29th February 2016 – Miami, Florida, USA
I’m spending the “bonus” day of 2016 in transit from Greenwich, CT to Miami, Fl. In an attempt to keep myself conscious, I’m jotting a few safari notes between moments of peeping out the window and spying the endless sandy beaches of what I think to be North Carolina. This should keep me awake.
This is the second time of recent (the first was between Munich and Amsterdam) that I’ve found myself dozing off on a short flight. I seem to have developed a tendency to awake from these aerial catnaps with a violent start which, as far as I’m aware (I’m not actually awake for all of it you understand), consists of a powerful jerking of the head, chest and shoulders combined with an ungovernable leg twitching and, perhaps most disturbing of all, a passionate vocalisation of sorts.
I should confess that whether or not I actually make a noise is thus far unconfirmed. However, when one takes in the clearly embarrassed glances and giggles of my nearby passengers and sets against these the starkly contrasting, stone-faced rigidity of my unfortunate, next door fellows, one has to admit the embarrassing likelihood. Considering the expressions I’m surrounded by on this particular occasion you’d be forgiven in assuming I’d just whooped like a hyena on American Airlines.
03rd March 2016 – Miami, Florida, USA
I’ve had three fantastic days in Miami and surrounds. The weather has been splendid and three lovely young ladies, Laurie, Amanda and Emily, have proved the most charming and gracious hostesses. Lucky devil!
I went jogging in Pinecrest and found myself hopelessly lost in suburbia, classic behaviour I must ashamedly admit.
“Hi there, it’s Nic the friendly, British, outrageously handsome safari guide. Look I went jogging by mistake and cant find the way back to Laurie’s house. Could you give me a clue and keep this between us?”

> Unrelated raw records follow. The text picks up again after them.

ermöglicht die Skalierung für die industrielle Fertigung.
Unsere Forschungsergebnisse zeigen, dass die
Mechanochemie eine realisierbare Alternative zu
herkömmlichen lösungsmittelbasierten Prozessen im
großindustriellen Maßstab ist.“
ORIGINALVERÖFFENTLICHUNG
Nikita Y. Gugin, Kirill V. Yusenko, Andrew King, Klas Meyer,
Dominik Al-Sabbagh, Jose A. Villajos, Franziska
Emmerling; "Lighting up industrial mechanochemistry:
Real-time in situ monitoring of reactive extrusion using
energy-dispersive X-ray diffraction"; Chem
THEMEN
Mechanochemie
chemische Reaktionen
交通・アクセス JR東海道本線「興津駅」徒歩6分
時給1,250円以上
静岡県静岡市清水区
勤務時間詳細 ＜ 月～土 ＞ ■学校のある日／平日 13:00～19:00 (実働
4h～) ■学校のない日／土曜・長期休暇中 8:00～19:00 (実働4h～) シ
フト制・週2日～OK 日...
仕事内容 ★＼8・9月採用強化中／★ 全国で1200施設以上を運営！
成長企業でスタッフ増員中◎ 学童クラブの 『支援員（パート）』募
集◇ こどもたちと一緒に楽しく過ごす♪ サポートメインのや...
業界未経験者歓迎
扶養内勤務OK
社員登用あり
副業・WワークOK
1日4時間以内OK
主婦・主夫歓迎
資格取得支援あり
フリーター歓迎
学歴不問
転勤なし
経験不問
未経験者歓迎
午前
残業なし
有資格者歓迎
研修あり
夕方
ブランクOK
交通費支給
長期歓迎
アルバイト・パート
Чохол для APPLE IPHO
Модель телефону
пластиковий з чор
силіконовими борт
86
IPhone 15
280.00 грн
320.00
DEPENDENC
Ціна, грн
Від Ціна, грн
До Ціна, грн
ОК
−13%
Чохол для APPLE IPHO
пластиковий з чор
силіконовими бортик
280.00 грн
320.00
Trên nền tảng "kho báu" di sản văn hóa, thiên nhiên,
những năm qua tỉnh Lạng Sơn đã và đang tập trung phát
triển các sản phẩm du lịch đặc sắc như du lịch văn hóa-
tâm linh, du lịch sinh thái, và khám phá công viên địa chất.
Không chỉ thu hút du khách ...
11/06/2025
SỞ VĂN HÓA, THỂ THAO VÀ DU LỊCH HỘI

Good heavens! South Beach was an eye opener of note. There seems to be a penchant amongst the residents, of an evening, to keep the swimming costume on, throw a diaphanous little silk number over the top before going forth unto the bars and restaurants with a vengeance. I’m quite certain that literally none of the ladies I saw favouring this particular fashion statement had been swimming, although they all looked tremendously buoyant.
We saw a lady in corset, stockings and suspenders leading her companion, a rather scantily attired gentleman with an all obvious zeal for leather underpants, along the sidewalk (that is American for pavement) by a dog collar and lead (that is English for Leash). I know I’m British and thus, by rights a complete prude, but it was only four o’ clock in the afternoon! On a Tuesday! Now you call me old fashioned if you must but hells bells, what the dickens is going on with that?
The highlight of my time here was driving out on the Old Tamiami Trail to the everglades, taking a walk through this remarkable ecosystem and even getting to ride in one of their famous airboats, a large tea tray with equally large hairdryer on the back.
In her book “Rivers of Grass”, pioneering American conservationist, Marjory Stoneman Douglas opens with the passage “there are no other everglades in the world.”
The main wildlife spectacle here is certainly the abundant American Alligator, but we also viewed a plethora of birds, reptiles, amphibians and even a rather bizarre looking, and somehow semi-tamed, Fox Squirrel. I got out to take a photograph and he tried to jump into the car.
Alligators and crocodiles belong to different families of the order Crocodilia but they’re not all that easy to tell apart. Alligators tend to have a broader, blunter snout than that of crocodiles; it resembles more a U-shape and the crocodiles more a V-shape (Alligator below).
In alligators, the upper jaw is wider than the lower jaw and, in fact, completely overlaps it. Therefore, the teeth in the lower jaw are almost entirely hidden when the mouth is closed, fitting neatly into little depressions in the upper jaw.
In contrast, crocodiles have an upper and lower jaw that are pretty much equal in width. The lower teeth line up along the margin of the upper jaw when the mouth is closed, interlocking with those in the upper jaw. This is most noticeable on the fourth tooth in the lower jaw (normally the largest tooth in both ‘gators and croc’s) being invisible on the Alligator and prominent on the Crocodile (Croc’ Below).
Regardless of the differences, both prove extraordinarily successful in the discouragement of swimming, whatever of the weather.